Huber Holly A, Finley Stacey D
bioRxiv. 2025 Jul 9:2025.05.23.655795. doi: 10.1101/2025.05.23.655795.
Computational models in systems biology are often underdetermined-that is, there is little data relative to the complexity and size of the model. The lack of data is primarily due to limits in our ability to observe specific biological systems and restricts the utility of computational models. However, there are a growing number of experimental databases in biology. While these databases provide more observations, they often do not have observations that match the system of interest exactly. For example, database measurements might be collected at different experimental conditions or on a different scale compared to the system of interest. Here, we investigate what information can be gleaned from generalizing databases across these differences in the context of modeling a specific system - cell signaling. Ultimately, our goal is to better determine models of specific systems, thereby increasing their utility. To do this, we propose a novel, multiscale, probabilistic framework. We use this framework to integrate measurements of protein structure from the Protein Data Bank and measurements of amino acid sequence from the Universal Protein Resource into the parameter inference of cell signaling models. Then, we quantify exactly what information is gained from these measurements when modeling cell signaling. We choose to investigate the utility of these databases in the context of dynamic cell signaling models because experimental measurements of the variables of interest, protein dynamics, are still quite limited. We find that we can successfully integrate measurements from these databases to significantly improve parameter estimation of signaling models. The impact of sequence and structure measurements on model predictions depends on the sensitivity of the prediction to perturbations in the parameter values.

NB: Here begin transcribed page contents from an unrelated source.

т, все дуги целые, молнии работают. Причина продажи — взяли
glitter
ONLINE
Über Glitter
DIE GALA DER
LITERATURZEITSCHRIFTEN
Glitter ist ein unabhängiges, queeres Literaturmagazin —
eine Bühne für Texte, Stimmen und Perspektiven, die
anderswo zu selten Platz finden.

Overall, this study demonstrates that measurements of protein structure and amino acid sequence can be leveraged to better inform parameters in models of cell signaling.

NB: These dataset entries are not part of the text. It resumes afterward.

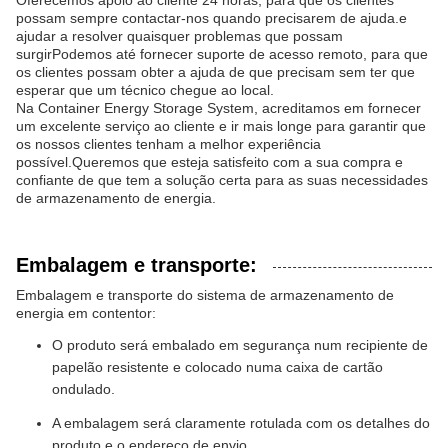
possam sempre contactar-nos quando precisarem de ajuda.e
ajudar a resolver quaisquer problemas que possam
surgirPodemos até fornecer suporte de acesso remoto, para que
os clientes possam obter a ajuda de que precisam sem ter que
esperar que um técnico chegue ao local.
Na Container Energy Storage System, acreditamos em fornecer
um excelente serviço ao cliente e ir mais longe para garantir que
os nossos clientes tenham a melhor experiência
possível.Queremos que esteja satisfeito com a sua compra e
confiante de que tem a solução certa para as suas necessidades
de armazenamento de energia.
Embalagem e transporte:
Embalagem e transporte do sistema de armazenamento de
energia em contentor:
O produto será embalado em segurança num recipiente de
papelão resistente e colocado numa caixa de cartão
ondulado.
A embalagem será claramente rotulada com os detalhes do
produto e o endereço de envio.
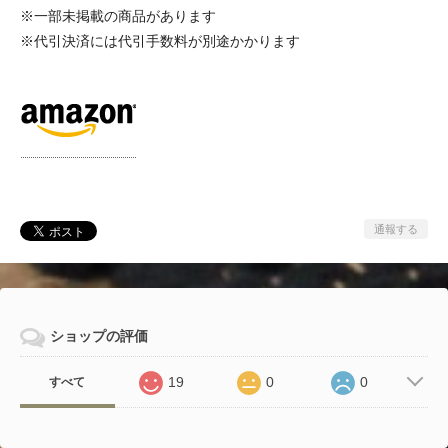
※一部未掲載の商品があります
※代引決済には代引手数料が別途かかります
通報する
ショップの評価
19
0
0
すべて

Computational models of cell signaling have provided mechanistic insights into complex biological systems, including in physiological and disease settings. Accurate and predictive modeling critically depends on the precise estimation of model parameters, which is often hindered by the limited availability of experimental data. In this study, we present a novel multiscale probabilistic inference framework that broadens the scope of data types that can be leveraged for parameter estimation for models of cell signaling. The framework integrates a machine learning pipeline with a generalizable parameter inference approach, enabling the use of experimental data across scales. Specifically, we demonstrate that incorporating protein amino acid sequence and 3D structural data enhances parameter estimation compared to traditional measurements such as protein concentrations over time. Improving parameter estimation increases the robustness and applicability of cell signaling models. Ultimately, our framework facilitates use of a broader range of data and supports the development of predictive computational models that increase our understanding of cell signaling.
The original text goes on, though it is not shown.